Movimento partidário
PDT aposta em reaproximação com PT para atravessar crise interna no Ceará
Por Julia Fernandes Fraga - Em 27/03/2026 às 8:24 PM

Elmano de Freitas e Evandro Leitão receberam os dirigentes em Fortaleza. Fotos: Reprodução/Instagram
O PDT intensifica sua reorganização no Ceará de olho nas eleições de 2026. Em agenda em Fortaleza na quinta-feira (26), o presidente nacional da legenda, Carlos Lupi, e o deputado federal André Figueiredo discutiram a formação das chapas para deputado estadual e federal, ao mesmo tempo em que reforçaram a reaproximação com o PT no estado.
Na capital cearense, os dirigentes se reuniram com o governador Elmano de Freitas (PT) e com o prefeito de Fortaleza, Evandro Leitão (PT), consolidando o movimento de retorno do partido à base governista, após o racha interno iniciado em 2022.
“No Ceará, estamos fortalecendo a aliança entre o PDT e o PT para seguir avançando com Lula e Elmano. Ao lado do companheiro André Figueiredo, dialogamos com lideranças e organizamos chapas fortes”, escreveu Carlos Lupi, em publicação nas redes sociais.
Aliança redesenhada

Diante dos desafios que o PDT enfrenta, a busca é por manter a relevância no Ceará
A reaproximação entre PDT e PT ocorre após a crise que dividiu o partido no Ceará, com o rompimento entre os grupos liderados pelos irmãos Cid Gomes e Ciro Gomes — hoje em PSB e PSDB, respectivamente.

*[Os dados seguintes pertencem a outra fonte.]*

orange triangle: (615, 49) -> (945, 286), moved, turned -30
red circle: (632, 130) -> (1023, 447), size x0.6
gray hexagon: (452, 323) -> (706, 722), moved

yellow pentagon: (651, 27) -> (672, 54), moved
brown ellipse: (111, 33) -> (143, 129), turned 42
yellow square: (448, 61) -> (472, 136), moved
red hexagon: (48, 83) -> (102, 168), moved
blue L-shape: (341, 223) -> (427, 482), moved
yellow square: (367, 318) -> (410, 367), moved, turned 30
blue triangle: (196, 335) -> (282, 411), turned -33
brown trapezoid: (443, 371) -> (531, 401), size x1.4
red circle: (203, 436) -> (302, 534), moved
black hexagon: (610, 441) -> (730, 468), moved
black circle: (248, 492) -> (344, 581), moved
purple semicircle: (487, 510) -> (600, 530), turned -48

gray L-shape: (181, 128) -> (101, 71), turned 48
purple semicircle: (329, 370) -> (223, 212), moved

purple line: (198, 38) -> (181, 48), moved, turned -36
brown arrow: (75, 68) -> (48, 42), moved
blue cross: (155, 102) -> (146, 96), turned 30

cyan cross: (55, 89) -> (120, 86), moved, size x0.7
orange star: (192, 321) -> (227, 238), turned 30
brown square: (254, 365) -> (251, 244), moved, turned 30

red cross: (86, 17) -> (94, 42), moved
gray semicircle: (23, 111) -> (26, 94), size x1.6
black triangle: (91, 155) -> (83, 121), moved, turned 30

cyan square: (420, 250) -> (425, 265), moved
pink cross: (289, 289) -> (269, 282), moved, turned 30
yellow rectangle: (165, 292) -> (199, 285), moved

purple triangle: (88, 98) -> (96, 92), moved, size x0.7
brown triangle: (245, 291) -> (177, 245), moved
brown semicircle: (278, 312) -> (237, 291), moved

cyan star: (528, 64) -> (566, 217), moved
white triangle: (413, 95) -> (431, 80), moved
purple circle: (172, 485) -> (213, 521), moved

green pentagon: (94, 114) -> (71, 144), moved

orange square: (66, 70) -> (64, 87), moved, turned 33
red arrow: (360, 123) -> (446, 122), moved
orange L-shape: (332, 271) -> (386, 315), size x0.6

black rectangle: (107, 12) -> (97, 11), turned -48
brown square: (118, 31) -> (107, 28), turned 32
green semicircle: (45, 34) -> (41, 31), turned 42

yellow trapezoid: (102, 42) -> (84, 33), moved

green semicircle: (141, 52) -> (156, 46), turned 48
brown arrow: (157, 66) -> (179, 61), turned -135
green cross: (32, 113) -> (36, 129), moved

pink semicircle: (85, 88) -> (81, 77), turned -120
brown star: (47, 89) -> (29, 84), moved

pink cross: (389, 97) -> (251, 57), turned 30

Ao lado de Lupi, André Figueiredo também reforçou o alinhamento político com as gestões estadual e municipal.
“Seguimos firmes, com coragem e compromisso, na construção de um PDT estadual comprometido com o povo cearense, sem nunca abrir mão dos ideais que nos movem: a defesa da democracia e dos direitos dos trabalhadores”, afirmou o parlamentar.
Bancadas em risco
A situação pedetista, no entanto, se mostra incerta, já que corre o risco de ficar sem representação na Assembleia Legislativa do Ceará (Alece). Em 2022, a legenda elegeu a maior bancada da Casa, mas a saída de deputados alinhados a Cid Gomes reduziu o grupo a quatro parlamentares, hoje na oposição ao governo estadual.
A decisão da direção estadual de retomar a aliança com o PT acelerou novas saídas. Deputados oposicionistas devem migrar para PSDB ou PL dentro da janela partidária que se encerra em 4 de abril.
Na Câmara dos Deputados, o cenário também é de redução. Dos cinco eleitos em 2022, apenas André Figueiredo deve permanecer na sigla. Eduardo Bismarck — atualmente licenciado para assumir a Secretaria do Turismo — deve ir para o Podemos – partido presidido no Ceará por seu pai, Bismarck Maia – , enquanto Idilvan Alencar e Robério Monteiro se filiam ao PSB, de Cid.
Por fim, Mauro Filho é apontado como possível reforço do PSDB, embora haja, dentro do PDT, a expectativa de mantê-lo no partido.
Entre reconstrução e teste político
A movimentação evidencia um momento de transição para o PDT no Ceará. Enquanto busca recompor alianças e estruturar chapas competitivas para 2026, o partido enfrenta o desafio de conter a perda de quadros e preservar relevância política no estado. A eleição será, nesse contexto, o principal teste da capacidade de reorganização da legenda em um dos seus históricos redutos eleitorais.